Bryce Canyon and the surrounding canyons and forests are home to a diverse population of high desert and mountain wildlife. In the Bryce Canyon area, researchers have identified 59 species of mammals, 175 species of birds, 11 types of reptiles, and 4 kinds of amphibians.
Bryce Canyon’s mammal population includes porcupines, racoons, the Utah prairie dog, and the more plentiful mule deer. Mule deer tend to migrate to lower elevations during winter along with mountain lions, bobcats, and coyotes. Elk, pronghorn antelope, fox, ground squirrels, and marmots are also found in this region, and on rare occasions, a black bear may be sighted in the forested high country.
With a higher altitude and generally cooler temperatures, the Bryce Canyon National Park area is home to reptiles and amphibians such as the Short-Horned Lizard, Striped Whipsnake, Great Basin Rattlesnake, and the Tiger Salamander.
The Great Basin Rattlesnake may be sighted in lower elevations areas of Bryce Canyon National Park or in and around the lower and warmer elevations of the Grand Staircase.

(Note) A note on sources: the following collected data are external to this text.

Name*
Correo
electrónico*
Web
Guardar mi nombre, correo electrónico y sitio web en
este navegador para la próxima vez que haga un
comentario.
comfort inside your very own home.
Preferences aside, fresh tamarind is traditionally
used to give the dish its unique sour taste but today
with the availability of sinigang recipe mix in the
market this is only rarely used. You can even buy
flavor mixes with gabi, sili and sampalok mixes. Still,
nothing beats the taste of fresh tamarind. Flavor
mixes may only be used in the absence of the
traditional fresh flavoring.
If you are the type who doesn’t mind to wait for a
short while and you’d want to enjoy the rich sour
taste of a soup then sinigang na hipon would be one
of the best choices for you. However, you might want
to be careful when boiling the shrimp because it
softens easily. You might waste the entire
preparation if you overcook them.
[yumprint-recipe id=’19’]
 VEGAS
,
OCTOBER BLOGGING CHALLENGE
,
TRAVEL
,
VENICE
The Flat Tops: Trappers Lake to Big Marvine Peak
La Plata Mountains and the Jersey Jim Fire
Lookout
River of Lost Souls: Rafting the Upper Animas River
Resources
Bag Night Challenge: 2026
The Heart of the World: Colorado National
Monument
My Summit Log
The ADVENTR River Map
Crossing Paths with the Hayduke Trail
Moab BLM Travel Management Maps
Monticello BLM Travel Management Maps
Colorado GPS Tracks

Over 175 species of birds have been identified in this region and are most visible between May and October. Swifts and swallows are common in summer but migrate further south for winter. Other birds frequently spotted include the Golden Eagle and a variety of owls and jays. Perhaps most common are beautiful but brash black ravens, which reside in the park year-round. Turkey vultures are not uncommon and on rarer occasions, visitors spot the endangered California Condor, which is the largest land bird in North America, sporting a wingspan of up 10 feet. If you spot a California Condor in the Bryce Canyon National Park area, it is suggested that you report this to a park ranger.

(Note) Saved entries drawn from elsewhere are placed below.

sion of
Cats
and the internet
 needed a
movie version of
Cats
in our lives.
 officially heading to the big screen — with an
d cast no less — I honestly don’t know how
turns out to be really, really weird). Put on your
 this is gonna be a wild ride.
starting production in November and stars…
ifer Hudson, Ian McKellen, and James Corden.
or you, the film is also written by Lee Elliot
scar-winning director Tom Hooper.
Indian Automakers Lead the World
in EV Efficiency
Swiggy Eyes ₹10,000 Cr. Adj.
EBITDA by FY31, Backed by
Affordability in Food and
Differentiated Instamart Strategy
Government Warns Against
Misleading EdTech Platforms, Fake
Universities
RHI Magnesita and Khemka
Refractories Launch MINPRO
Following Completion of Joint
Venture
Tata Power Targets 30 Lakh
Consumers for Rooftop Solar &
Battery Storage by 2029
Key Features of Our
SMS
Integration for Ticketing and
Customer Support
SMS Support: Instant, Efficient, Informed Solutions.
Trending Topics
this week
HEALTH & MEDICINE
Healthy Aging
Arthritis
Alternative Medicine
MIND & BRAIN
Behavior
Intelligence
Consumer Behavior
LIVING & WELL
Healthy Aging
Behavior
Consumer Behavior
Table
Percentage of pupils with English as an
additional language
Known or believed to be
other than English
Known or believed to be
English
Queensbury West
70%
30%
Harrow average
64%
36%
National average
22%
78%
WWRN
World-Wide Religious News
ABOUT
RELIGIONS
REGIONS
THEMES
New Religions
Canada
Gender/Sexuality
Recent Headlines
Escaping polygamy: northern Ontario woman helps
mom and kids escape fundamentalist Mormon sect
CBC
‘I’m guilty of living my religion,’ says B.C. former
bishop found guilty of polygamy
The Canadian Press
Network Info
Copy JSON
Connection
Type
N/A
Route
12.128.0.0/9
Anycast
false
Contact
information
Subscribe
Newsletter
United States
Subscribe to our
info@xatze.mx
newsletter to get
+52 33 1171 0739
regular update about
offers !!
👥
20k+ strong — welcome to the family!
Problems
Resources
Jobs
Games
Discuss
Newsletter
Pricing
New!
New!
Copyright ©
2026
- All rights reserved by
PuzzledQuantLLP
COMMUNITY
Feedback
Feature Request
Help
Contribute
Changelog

The best way to view wildlife is from a safe distance. Use binoculars for viewing and telephoto lenses for photographing. Remember to treat Bryce Canyon Country’s wildlife with reverence—they are wild animals, no matter how tame they appear. Even humans with the best intentions can have a detrimental effect on their ecosystem, habits, and digestive systems. Feeding wildlife also teaches the animals to venture too close to roads and parking lots, where they can be injured or killed. Feeding wild animals can also cause human harm, either by disease or attack. Even normally docile animals can become aggressive if they expect food and don’t receive it, so keep a safe distance and keep your food—and your best intentions—to yourself.